DUBAI – Building a smarter, digitally connected Africa within the limitations of 2G technology and harnessing a homegrown capital market still in its infancy were among the challenges addressed in the afternoon sessions of day one of the Global Business Forum (GBF) Africa today.

Heads of state, government ministers and officials joined more than 1,000 delegates from Africa, the UAE and around the world at Dubai Exhibition Centre, Expo 2020 Dubai, for GBF Africa’s sixth edition.

Panelists at the themed sessions included Lacina Koné, Director General, Smart Africa Secretariat, Côte d’Ivoire; Innocent Muhizi, Chief Executive Officer, Rwanda Information Society Authority; Eddy Sebera, Managing Director, Mara Phones, Rwanda; Miguel Azevedo, Head of Investment Banking – Middle East and Africa (exc SA), Citigroup, UAE; and Paul Kavuma, Chief Executive Officer, Capital Principal Partners, Kenya.

Championing the continent’s digital transformation is Smart Africa, an initiative by African heads of state that aims to bring millions more Africans into the digital economy. Delegates heard that while the growth of Africa’s contactless economy was one of the continent’s success stories, its reliance on 2G phone technology was a barrier to future growth.

Lacina Koné said: “The growth Africa has achieved in mobile money transactions is all done on 2G – 2G, not smartphones. This creates huge potential for the private sector to invest in technology.

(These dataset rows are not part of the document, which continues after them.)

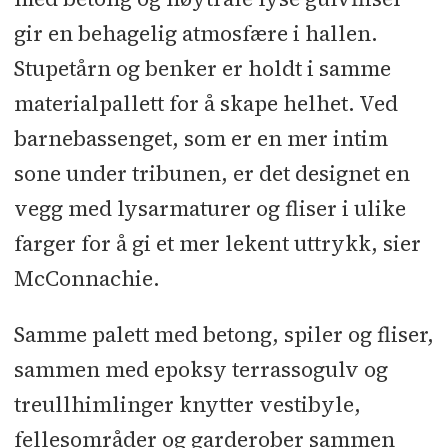
gir en behagelig atmosfære i hallen.
Stupetårn og benker er holdt i samme
materialpallett for å skape helhet. Ved
barnebassenget, som er en mer intim
sone under tribunen, er det designet en
vegg med lysarmaturer og fliser i ulike
farger for å gi et mer lekent uttrykk, sier
McConnachie.
Samme palett med betong, spiler og fliser,
sammen med epoksy terrassogulv og
treullhimlinger knytter vestibyle,
fellesområder og garderober sammen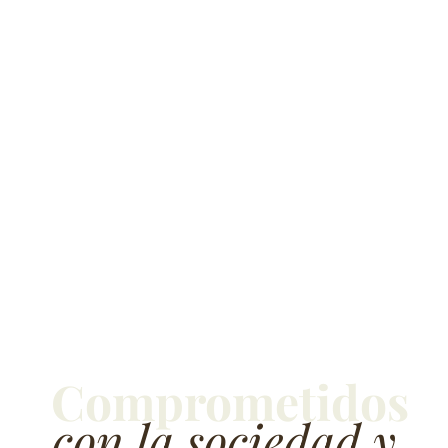
Comprometidos
con la sociedad y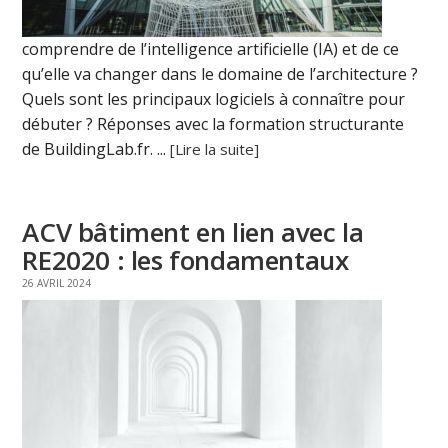
comprendre de l’intelligence artificielle (IA) et de ce
qu’elle va changer dans le domaine de l’architecture ?
Quels sont les principaux logiciels à connaître pour
débuter ? Réponses avec la formation structurante
de BuildingLab.fr. ...
[Lire la suite]
ACV bâtiment en lien avec la
RE2020 : les fondamentaux
26 AVRIL 2024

“Smart Africa is a pan-African multilateral organisation with the sole vision to transform Africa into a single digital market by 2030. It aims to put [Information and Communications Technology (ICT)] at the centre of national social and economic development, improve broadband access, improve accountability, transparency and efficiency of ICT in Africa and, importantly, to put the private sector first in our ecosystem. Last, but not least, is the need to leverage ICT to promote sustainable development.”

In countries such as Rwanda, the COVID 19 pandemic had spurred the growth of the contactless economy, while underlining the need for affordable and reliable digital connectivity, a point underlined by Rwanda Information Society Authority’s Innocent Muhizi.

Innocent Muhizi said: “If we were to have, God forbid, another pandemic like this, the last resort we have is digital. But to be able to do that, there are three critical success factors [that are needed]. Number one, you have to have affordable, reliable connectivity …  Number two you have to have affordable requisite devices. What good is it if you have connectivity, but you don’t have any tool to use it for? And the third one is digital skills. You might have connectivity you might have a smartphone, a smart device, whatever it is, but if you don’t know how to use it, it is no good.”

Another barrier to the growth of ICT in Africa is affordability, according to Eddy Sebera, whose company Mara Phones in Rwanda is the first manufacturer of smartphones in Africa.

Eddy Sebera said: “We all know that for Africa to become successful, there is a need for the digital transformation of the economy. And for that you require [affordable] devices. As manufacturers on the ground, what we are doing, starting next year, is to launch a sort of membership plan that allows consumers to acquire smartphones on a made-in-Africa device financing model that could be on a daily basis, a monthly basis, [depending] on their income generation. Then it will become accessible.

“Accessibility will not be seen in terms of how much it costs, but how much you are prepared, how much are you allocating, to acquire a device and to be part of digital transformation. That is where we [are] aiming.”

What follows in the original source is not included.